• **Task details**
Report all lines of the data below that hold the word "DIFFUSION".

Page-level text extractions
Content starts

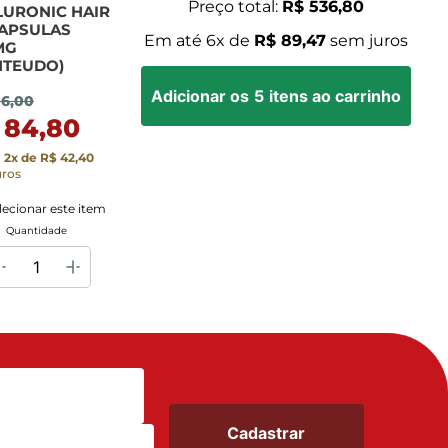
Preço total:
R$ 536,80
LURONIC HAIR
CAPSULAS
Em até
6
x de
R$ 89,47
sem juros
MG
NTEUDO)
Adicionar os
5
itens ao carrinho
06,00
 84,80
m
2
x de
R$ 42,40
uros
lecionar este item
Quantidade
Cadastrar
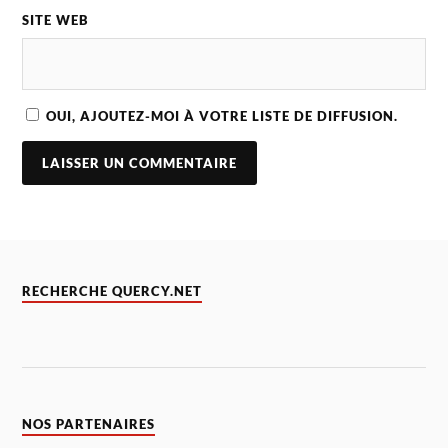
SITE WEB
OUI, AJOUTEZ-MOI À VOTRE LISTE DE DIFFUSION.
RECHERCHE QUERCY.NET
NOS PARTENAIRES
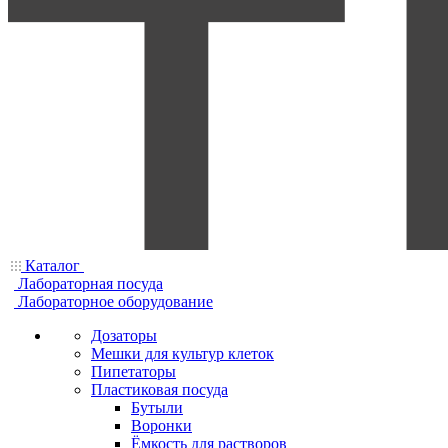
Каталог
Лабораторная посуда
Лабораторное оборудование
Дозаторы
Мешки для культур клеток
Пипетаторы
Пластиковая посуда
Бутыли
Воронки
Ёмкость для растворов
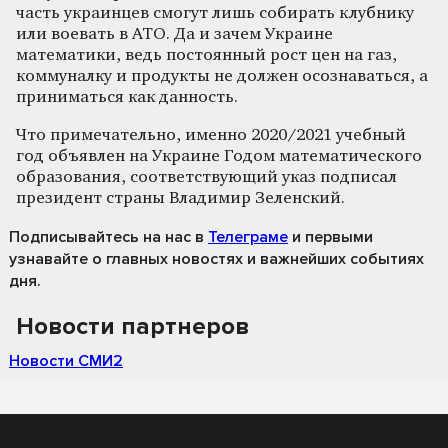
часть украинцев смогут лишь собирать клубнику
или воевать в АТО. Да и зачем Украине
математики, ведь постоянный рост цен на газ,
коммуналку и продукты не должен осознаваться, а
приниматься как данность.
Что примечательно, именно 2020/2021 учебный
год объявлен на Украине Годом математического
образования, соответствующий указ подписал
президент страны Владимир Зеленский.
Подписывайтесь на нас
в
Телеграме
и первыми
узнавайте о главных новостях и важнейших событиях
дня.
Новости партнеров
Новости СМИ2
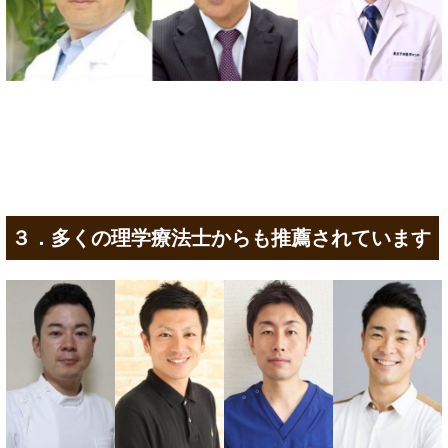
３．多くの理学療法士からも推薦されています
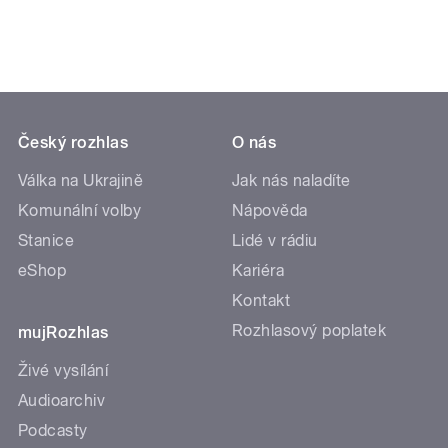
Český rozhlas
O nás
Válka na Ukrajině
Jak nás naladíte
Komunální volby
Nápověda
Stanice
Lidé v rádiu
eShop
Kariéra
Kontakt
Rozhlasový poplatek
mujRozhlas
Živé vysílání
Audioarchiv
Podcasty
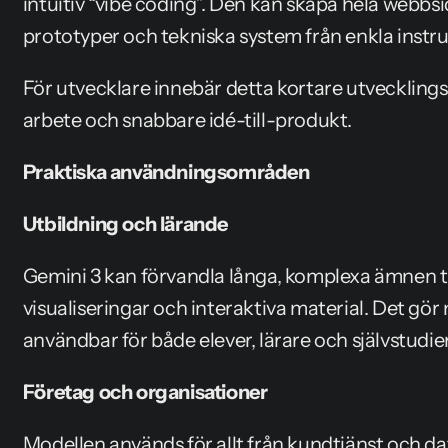
intuitiv “vibe coding”. Den kan skapa hela webbsid
prototyper och tekniska system från enkla instru
För utvecklare innebär detta kortare utvecklings
arbete och snabbare idé-till-produkt.
Praktiska användningsområden
Utbildning och lärande
Gemini 3 kan förvandla långa, komplexa ämnen till
visualiseringar och interaktiva material. Det gör 
användbar för både elever, lärare och självstudier
Företag och organisationer
Modellen används för allt från kundtjänst och data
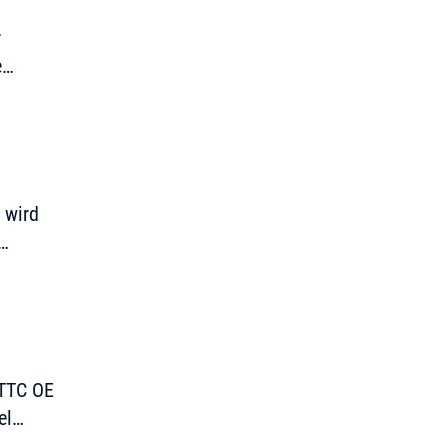
r
e
f etwas
 wird
 TTC OE
el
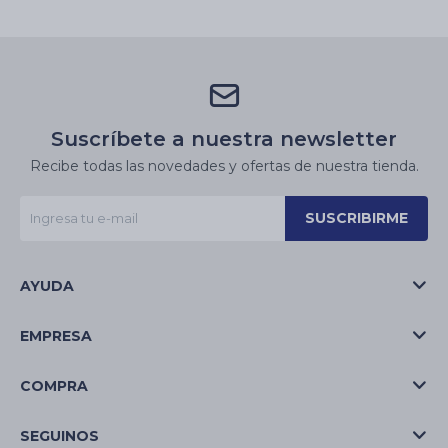
Suscríbete a nuestra newsletter
Recibe todas las novedades y ofertas de nuestra tienda.
SUSCRIBIRME
AYUDA
EMPRESA
COMPRA
SEGUINOS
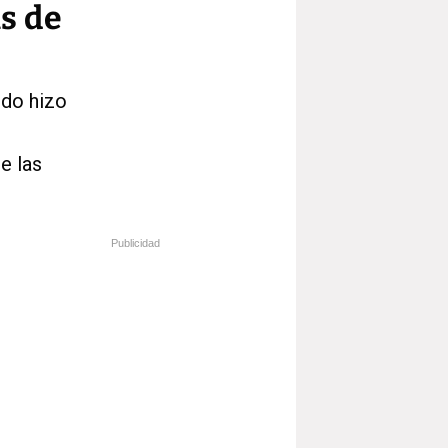
s de
ndo hizo
e las
Publicidad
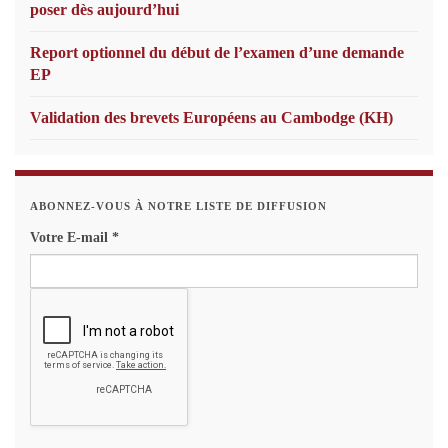
poser dès aujourd’hui
Report optionnel du début de l’examen d’une demande
EP
Validation des brevets Européens au Cambodge (KH)
ABONNEZ-VOUS À NOTRE LISTE DE DIFFUSION
Votre E-mail
*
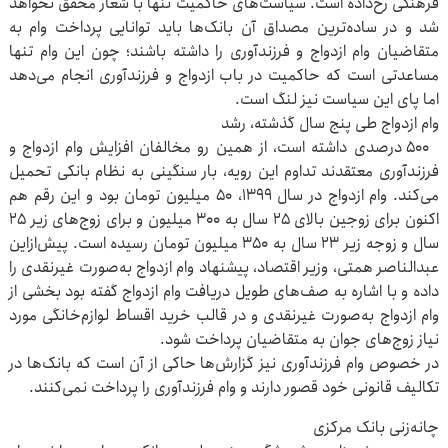
فرهنگی رخ‌داده است. سیاست‌های حاکمیت تنها با شعار محقق نخواهد
شد و در ساده‌ترین مصداق آن بانک‌ها باید توانایی پرداخت وام به
متقاضیان وام ازدواج و فرزندآوری را داشته باشند؛ چون این وام تنها
مساعدتی است که حاکمیت در باب ازدواج و فرزندآوری انجام می‌دهد
اما پای این سیاست نیز لنگ است.
وام ازدواج طی پنج سال گذشته، رشد
۵۰۰ ‌درصدی داشته است، از همین رو مخالفان افزایش وام ازدواج و
فرزندآوری معتقدند تداوم این رویه، بار سنگینی به نظام بانکی تحمیل
می‌کند. وام ازدواج در سال ۱۳۹۹، ۵۰ ‌میلیون تومان بود و این رقم هم
اکنون برای زوجین بالای ۲۵ سال به ۳۰۰ ‌میلیون و برای زوج‌های زیر ۲۵
سال و زوجه زیر ۲۳ سال به ۳۵۰ ‌میلیون تومان رسیده است. پیش‌ازاین
عبدالناصر همتی، وزیر اقتصاد، پیشنهاد وام ازدواج به‌صورت غیرنقدی را
داده و با اشاره به صف‌های طویل دریافت وام ازدواج گفته بود بخشی از
وام ازدواج به‌صورت غیرنقدی و در قالب خرید اقساط لوازم‌خانگی مورد
نیاز زوج‌های جوان به متقاضیان پرداخت شود.
در خصوص وام فرزندآوری نیز گزارش‌ها حاکی از آن است که بانک‌ها در
تکالیف قانونی خود قصور دارند و وام‌ فرزندآوری را پرداخت نمی‌کنند.
چانه‌زنی بانک مرکزی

Content ends

• **Your solution**
OUI, AJOUTEZ-MOI À VOTRE LISTE DE DIFFUSION.
ABONNEZ-VOUS À NOTRE LISTE DE DIFFUSION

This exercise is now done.